The Avalanche, unlike their name, are not in the process of falling. After a tough loss at home to Detroit, Colorado has gone on to five straight road victories. One would assume either Matt Duchene (three) or Paul Stastny (four) would be leading the club in scoring. It's early, so that honor currently rests with the quartet of David Jones, Milan Hejduk, Ryan O'Reilly, and Erik Johnson (all with five). Rookie Gabriel Landeskog (three, but leads with 23 SOG and second with 13 hits) doesn't look out of place on the pro ice. And take note Kyle Quincey (three, 10 PIM) is back and grabbing his share of the PP ice time. Both goalies have shown their skills, but the Avs invested too much in Semyon Varlamov (2.17 GAA, .940 GAA, 1 shutout) to let him sit on the bench.

Edmonton have been offensively anemic (10 goals in six), but are surprisingly solid on the back end.
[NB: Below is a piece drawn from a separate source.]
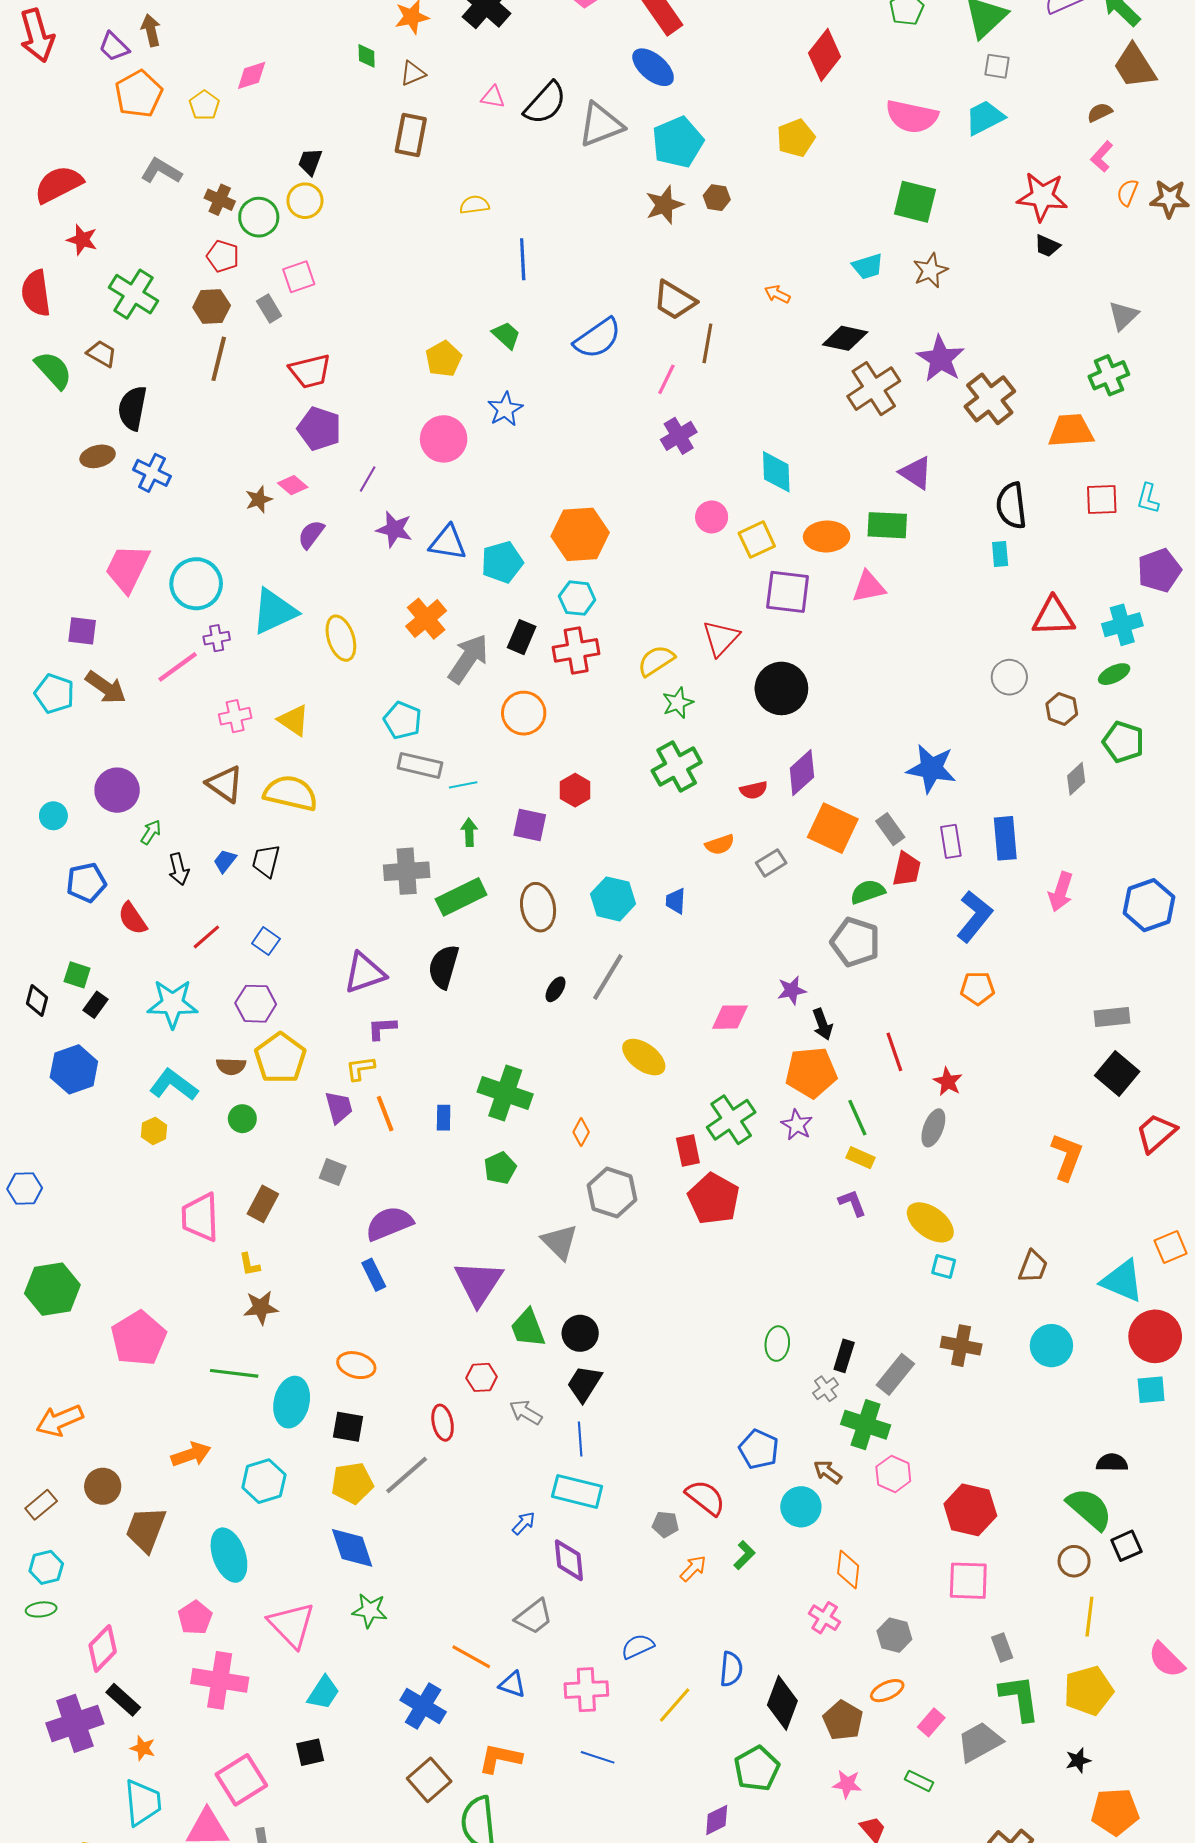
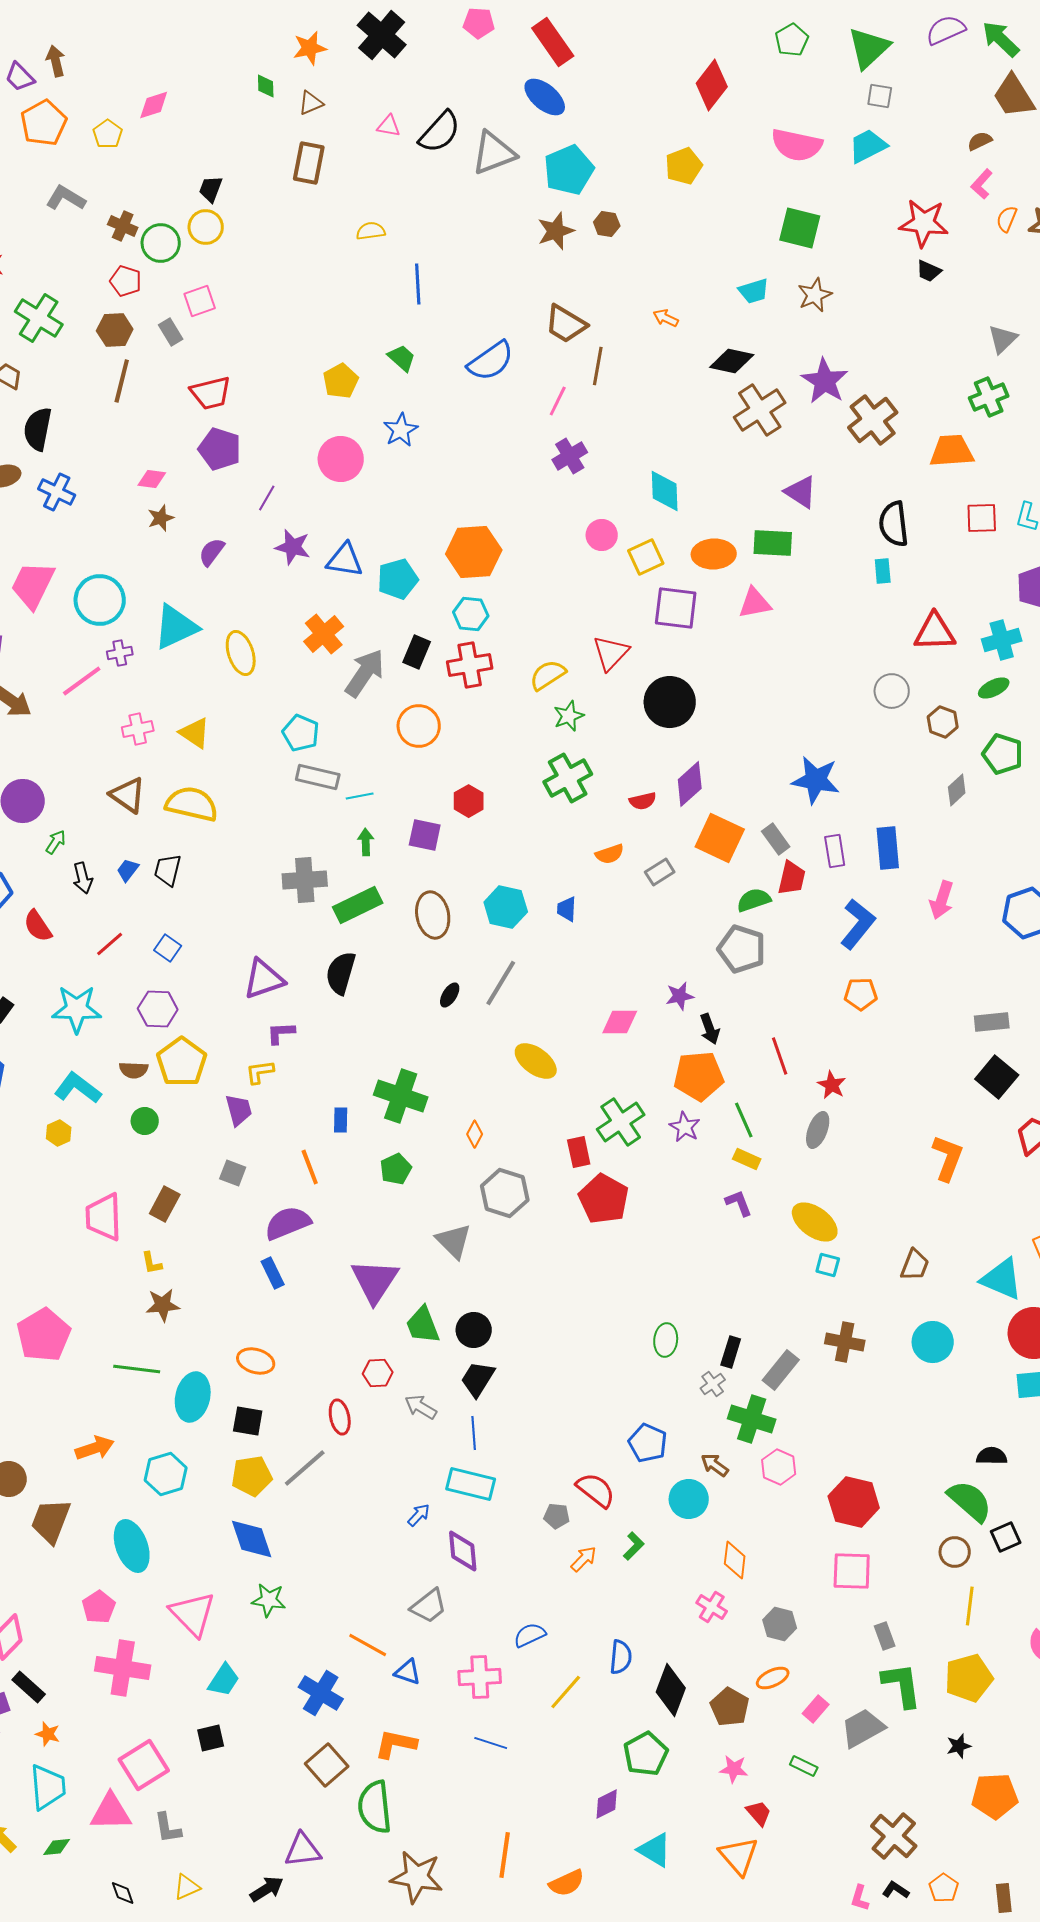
pink diamond: (293, 485) -> (152, 479), moved, turned -32
orange line: (385, 1114) -> (310, 1167), moved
The exception to the former lies in the twin #1 tandem of Ryan Nugent-Hopkins (five, including a hat trick vs. Nashville) and Taylor Hall (four). Ryan Smyth (three, 21 PIM) looks as if he hasn't left the Prairies, but Magnus Paajarvi and Linus Omark (both at zero) appear to be preparing for their joint vacation ... in the press box. Welcome back, Ryan Whitney (out since December after ankle surgery)! But beware of Corey Potter (two PPAs in three since being called up), who is stealing minutes and looks to be the Oilers' new man-advantage specialist. Devan Dubnyk or Nikolai Khabibulin? Don't judge by the early figures, but Edmonton may ride the Khabby Train (started two of six, but only allowed two goals combined) until it breaks down again.

Another club experiencing trouble scoring is Boston, as they have managed a whopping 11 goals in six outings. The problem is they blew seven of them in their two wins while wasting many opportunities in defeat. Without David Krejci (abdomen issue, could be back within a game or two), Tyler Seguin (leads with five) has assumed pivot duties on the first unit and hasn't disappointed. Rich Peverley (three goals) is certainly earning those new dollar bills while Brad Marchand (four, 20 PIM) has filled the stat sheet from both ends. Don't blame Milan Lucic (one, 14 PIM) for a slow start, but you may want to look at why Zdeno Chara (nothing but 25 PIM) seems to have stalled at the starting gate. And yet another goaltending battle is Bruin, er, brewing as old man Tim Thomas (1.98 GAA, .930 SV% in four) will continue to fend off young whippersnapper Tuukka Rask (2.52 GAA, .920 SV% in two) by trying to shoo him off the lawn.

Montreal have thrown the puck often at the opposition (first in NHL averaging just under 35 shots a night), but haven't been getting the results (only one win in five). Michael Cammalleri (leg injury, returns Thursday) is proving to be a key commodity out of the lineup. The kids are doing all right, namely Max Pacioretty (five) and David Desharnais (three, but receiving more power-play opportunities). Want to know who isn't doing OK? Erik Cole (one), that's who. Proving once again that you can take the boy out of the man, but don't you dare take the Cole away from the (Eric) Staal. And with Andrei Markov's (post-knee surgery complications) immediate-future up in the air, the Swiss blueline duo of Yannick Weber and Raphael Diaz (both at two) have impressed so far. And while we've detailed the goings-on between the pipes the previous four paragraphs, there's no need to do the same here. Carey Price (2.78 GAA, .890 SV% playing every minute), your job is safe.